In the copy, include every entry exactly but none of the pictures.

:: MATERIAL SHOWN ::

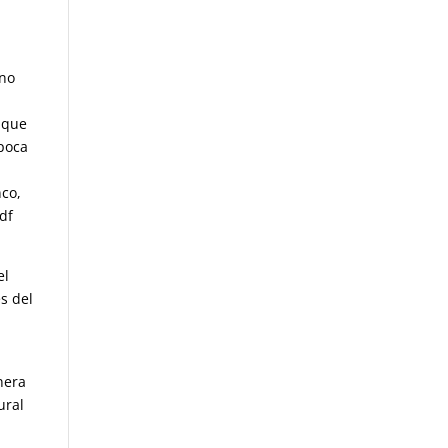
 no
 que
 poca
nco,
df
el
s del
nera
ural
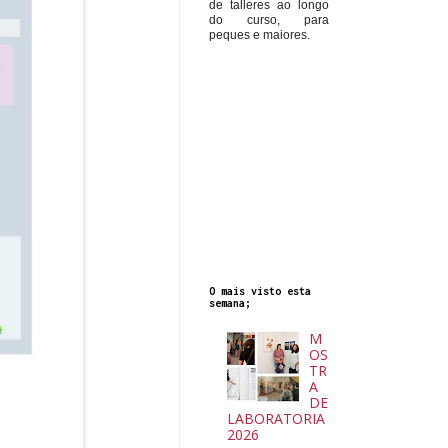
de talleres ao longo
do curso, para
peques e maiores.
O mais visto esta
semana;
M
OS
TR
A
DE
LABORATORIA
2026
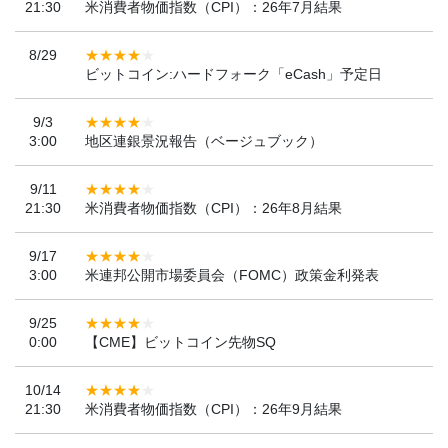
21:30
米消費者物価指数（CPI）：26年7月結果
8/29
ビットコイン:ハードフォーク「eCash」予定日
9/3
3:00
地区連銀景況報告（ベージュブック）
9/11
21:30
米消費者物価指数（CPI）：26年8月結果
9/17
3:00
米連邦公開市場委員会（FOMC）政策金利発表
9/25
0:00
【CME】ビットコイン先物SQ
10/14
21:30
米消費者物価指数（CPI）：26年9月結果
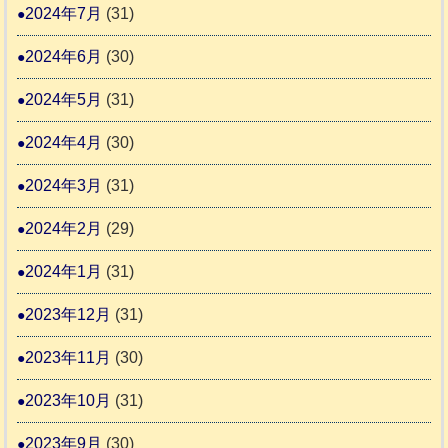
2024年7月
(31)
2024年6月
(30)
2024年5月
(31)
2024年4月
(30)
2024年3月
(31)
2024年2月
(29)
2024年1月
(31)
2023年12月
(31)
2023年11月
(30)
2023年10月
(31)
2023年9月
(30)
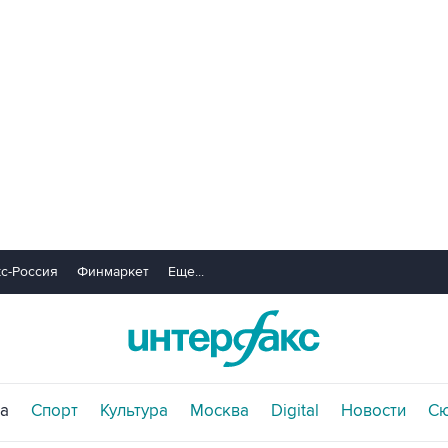
с-Россия
Финмаркет
Еще...
а
Спорт
Культура
Москва
Digital
Новости
С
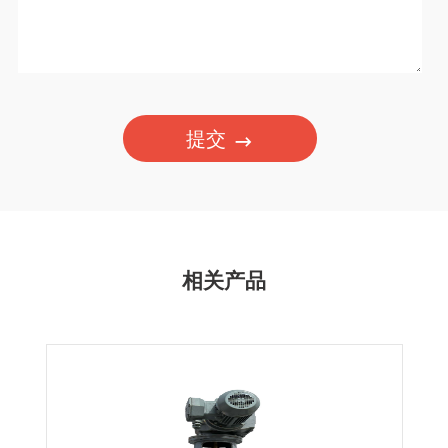
提交
相关产品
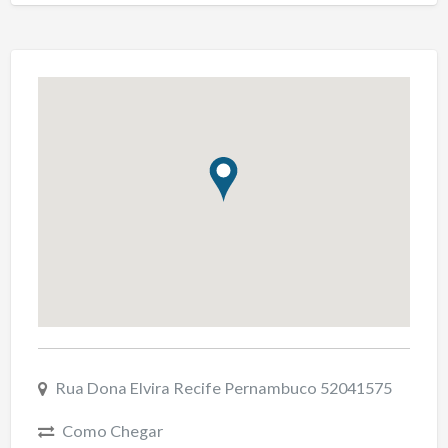
Rua Dona Elvira Recife Pernambuco 52041575
Como Chegar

:::

▶ **WRITTEN REPLY**:
 no
 que
 poca
nco,
df
el
s del
nera
ural
de talleres ao longo
do curso, para
peques e maiores.
O mais visto esta
semana;
M
OS
TR
A
DE
LABORATORIA
2026
21:30
米消費者物価指数（CPI）：26年7月結果
8/29
ビットコイン:ハードフォーク「eCash」予定日
9/3
3:00
地区連銀景況報告（ベージュブック）
9/11
21:30
米消費者物価指数（CPI）：26年8月結果
9/17
3:00
米連邦公開市場委員会（FOMC）政策金利発表
9/25
0:00
【CME】ビットコイン先物SQ
10/14
21:30
米消費者物価指数（CPI）：26年9月結果
2024年7月
(31)
2024年6月
(30)
2024年5月
(31)
2024年4月
(30)
2024年3月
(31)
2024年2月
(29)
2024年1月
(31)
2023年12月
(31)
2023年11月
(30)
2023年10月
(31)
2023年9月
(30)
с-Россия
Финмаркет
Еще...
а
Спорт
Культура
Москва
Digital
Новости
С
提交
相关产品
Rua Dona Elvira Recife Pernambuco 52041575
Como Chegar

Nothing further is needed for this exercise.